I'm planning a new storage server, at least 10-30 TB. What is the current recommended way of backing up such a server... and I mean a _real_ backup (off-site storage, restore multiple past states, etc). I'm still using tape for my smaller servers, but it seems expensive and unwieldy...


----------



## vermaden (Aug 16, 2013)

Expensive - LTO4/LTO5/LTO6 Tape Library with two or more drives.

Cheap - Single LTO4/LTO5/LTO6 SAS drive.


----------



## monkeyboy (Aug 17, 2013)

*I*s there any storage technology that approaches $1/TB? *O*r even $10/TB? I'd like to store at least 0.5-1 TB "forever" for no more than $10. It should be on some kind of removable media not unlike a CDROM or tape cartridge.


----------



## Terry_Kennedy (Aug 23, 2013)

monkeyboy said:
			
		

> I'm planning a new storage server, at least 10-30 TB. What is the current recommended way of backing up such a server... and I mean a _real_ backup (off-site storage, restore multiple past states, etc). I'm still using tape for my smaller servers, but it seems expensive and unwieldy...


I asked this question over 3 years ago and there still isn't a good, generic answer. I go into more about what I call "The Ostrich Syndrome" here.

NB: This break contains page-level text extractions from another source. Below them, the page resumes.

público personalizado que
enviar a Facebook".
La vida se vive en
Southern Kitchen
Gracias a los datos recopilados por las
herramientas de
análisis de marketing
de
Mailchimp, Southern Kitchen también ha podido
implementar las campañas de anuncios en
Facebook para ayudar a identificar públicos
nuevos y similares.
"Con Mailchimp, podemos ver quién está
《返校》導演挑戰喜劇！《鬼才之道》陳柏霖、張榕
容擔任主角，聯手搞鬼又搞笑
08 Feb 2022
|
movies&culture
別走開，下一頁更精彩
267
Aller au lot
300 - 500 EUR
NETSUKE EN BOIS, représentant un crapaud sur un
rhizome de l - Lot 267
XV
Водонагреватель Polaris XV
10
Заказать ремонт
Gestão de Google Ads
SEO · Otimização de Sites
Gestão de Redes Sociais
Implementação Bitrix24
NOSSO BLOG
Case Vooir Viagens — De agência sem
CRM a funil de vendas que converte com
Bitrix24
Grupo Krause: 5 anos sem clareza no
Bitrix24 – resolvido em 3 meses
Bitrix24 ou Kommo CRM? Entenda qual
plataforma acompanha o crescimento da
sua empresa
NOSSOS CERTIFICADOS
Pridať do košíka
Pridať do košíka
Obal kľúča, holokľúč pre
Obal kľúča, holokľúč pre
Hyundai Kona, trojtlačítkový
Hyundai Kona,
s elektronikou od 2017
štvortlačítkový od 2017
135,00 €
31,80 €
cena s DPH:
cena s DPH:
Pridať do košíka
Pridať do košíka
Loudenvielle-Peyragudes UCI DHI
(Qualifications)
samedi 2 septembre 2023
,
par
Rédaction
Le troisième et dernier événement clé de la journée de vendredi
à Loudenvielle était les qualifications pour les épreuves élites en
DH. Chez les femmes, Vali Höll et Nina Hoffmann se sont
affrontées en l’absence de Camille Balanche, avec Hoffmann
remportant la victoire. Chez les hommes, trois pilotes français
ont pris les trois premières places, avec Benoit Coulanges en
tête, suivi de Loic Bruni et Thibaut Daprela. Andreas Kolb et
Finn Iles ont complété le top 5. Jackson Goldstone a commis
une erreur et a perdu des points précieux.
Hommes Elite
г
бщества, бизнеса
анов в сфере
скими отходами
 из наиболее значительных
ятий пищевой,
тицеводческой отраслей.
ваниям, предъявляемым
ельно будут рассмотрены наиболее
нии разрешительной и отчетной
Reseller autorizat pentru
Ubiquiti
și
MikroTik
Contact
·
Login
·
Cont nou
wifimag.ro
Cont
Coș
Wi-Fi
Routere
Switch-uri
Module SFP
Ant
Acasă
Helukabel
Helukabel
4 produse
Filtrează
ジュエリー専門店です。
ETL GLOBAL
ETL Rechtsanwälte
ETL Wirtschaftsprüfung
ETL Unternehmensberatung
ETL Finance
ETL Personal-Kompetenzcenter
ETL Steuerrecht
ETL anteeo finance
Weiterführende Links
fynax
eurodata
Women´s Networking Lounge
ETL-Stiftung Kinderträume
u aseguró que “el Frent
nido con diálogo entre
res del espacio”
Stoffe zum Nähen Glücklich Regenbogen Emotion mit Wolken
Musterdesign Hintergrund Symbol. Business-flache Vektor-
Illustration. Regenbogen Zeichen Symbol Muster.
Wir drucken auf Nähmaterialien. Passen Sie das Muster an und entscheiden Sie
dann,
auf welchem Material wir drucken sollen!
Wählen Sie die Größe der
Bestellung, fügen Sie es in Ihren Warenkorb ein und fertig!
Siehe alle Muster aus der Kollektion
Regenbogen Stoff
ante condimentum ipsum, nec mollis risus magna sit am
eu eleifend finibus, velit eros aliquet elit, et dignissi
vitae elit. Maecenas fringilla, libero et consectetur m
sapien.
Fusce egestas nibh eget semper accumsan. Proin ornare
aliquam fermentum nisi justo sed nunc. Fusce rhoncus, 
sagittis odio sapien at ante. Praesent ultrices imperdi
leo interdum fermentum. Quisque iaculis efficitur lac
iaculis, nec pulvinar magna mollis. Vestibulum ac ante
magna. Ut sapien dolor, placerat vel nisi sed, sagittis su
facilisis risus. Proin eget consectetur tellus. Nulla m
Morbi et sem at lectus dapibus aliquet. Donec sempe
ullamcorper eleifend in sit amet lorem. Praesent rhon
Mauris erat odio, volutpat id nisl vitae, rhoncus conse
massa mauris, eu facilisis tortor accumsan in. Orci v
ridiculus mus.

> Is there any storage technology that approaches $1/TB? Or even $10/TB? I'd like to store at least 0.5-1 TB "forever" for no more than $10. It should be on some kind of removable media not unlike a CDROM or tape cartridge.


Well, now that LTO-4 is two generations behind (LTO-6 came out at the end of 2012), companies are starting to phase out their LTO-4 drives and media. It is often possible to pick these up used at a substantial savings. I expect pricing on LTO-4 to continue to fall, probably bottoming out when LTO-7 is released.

You can probably purchase used 500 MB disk drives for under $10, but I'd bet that the future readability of stored tapes is better than that of stored disks.


----------